Campion Senior Fellow Wins Venetian Research Award

Dr. Pamela Armstrong, Senior Research Fellow at Campion Hall, has been given an award from the Venetian Research Programme of the Gladys Krieble Delmas Foundation to work on Merchants of Venice at Thebes and Euripos. She will spend a month in Venice studying and recording a series of unpublished trading contracts, commenda, drawn up between Venetian merchants and landowners in Greece from the eleventh to thirteenth centuries, preserved in the Archivio di Stato in Venice. The contracts contain many types of information that span a range of historical fields, from minutiae of the lives of individuals, through prices and quantities of commodities that were being dealt, to logistics of transport. When set against the wider historical circumstances in which the Venetian merchants were operating they provide an important source of the details of everyday life that are missing from political histories, and the building blocks for a new understanding of the structures of trade operating in those centuries.

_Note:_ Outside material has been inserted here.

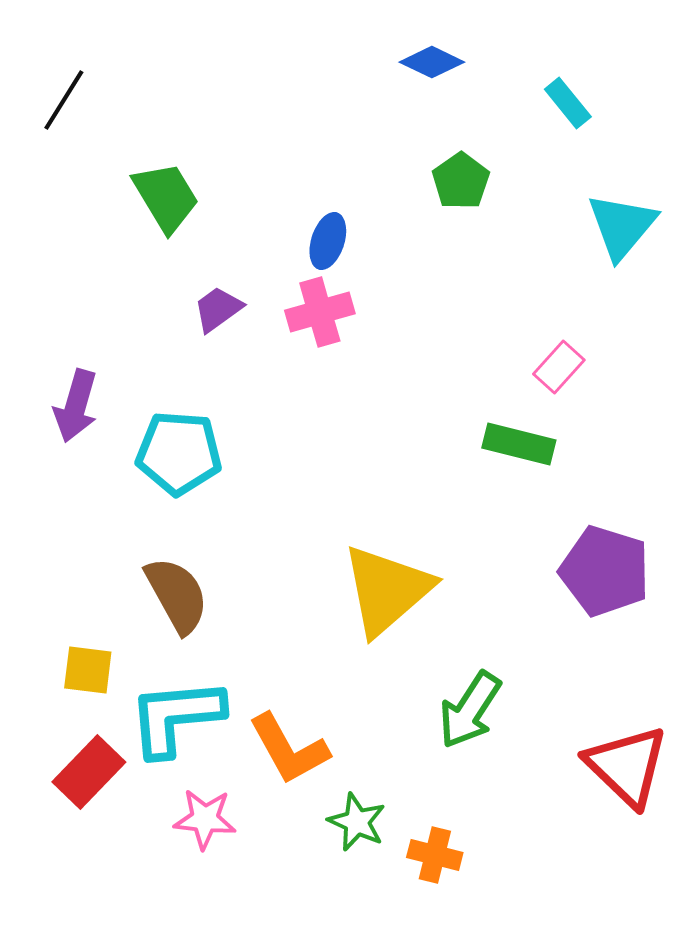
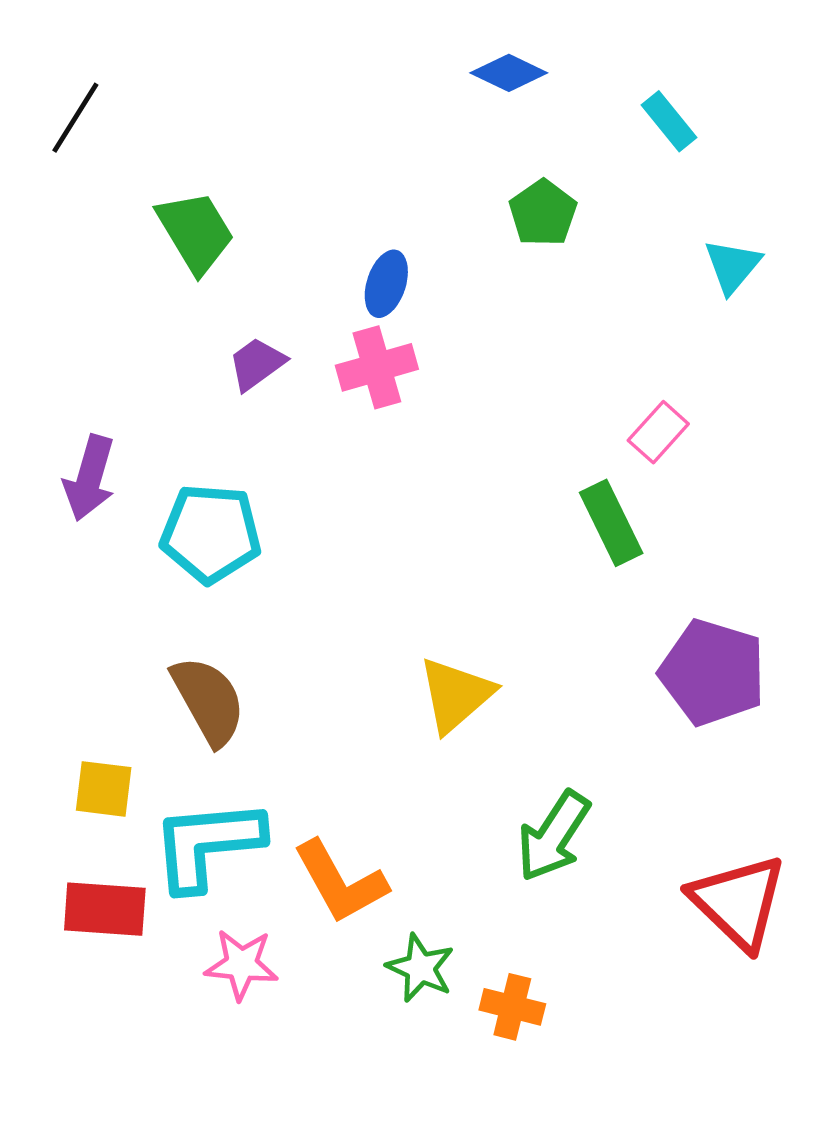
cyan triangle: (622, 226) -> (733, 266), size x0.7
green rectangle: (519, 444) -> (611, 523), turned 50
yellow triangle: (387, 590) -> (456, 695), size x0.7
red rectangle: (89, 772) -> (105, 909), turned 50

Venetians began to trade in silk produced in the Greek city of Thebes from the middle of the eleventh century; within a few decades a major ceramic manufactory had been established at the nearby port of Euripos; at the beginning of the twelfth century amphora production began at Euripos for the export of local wine. Significant archaeological evidence has come to light in the past few years which suggests that the operations of the Venetian merchants at Thebes went far beyond simply buying and selling commodities, so that they were involved in instigating developments of the infrastructure that made possible the mechanics of packaging and transporting the traded goods.

The aim of the study is to collect information available in the commenda about Venetian activities in Thebes in the context of the production and export of ceramics and wine from Euripos as money-generating cargoes supplementary to the primary export commodity, silk.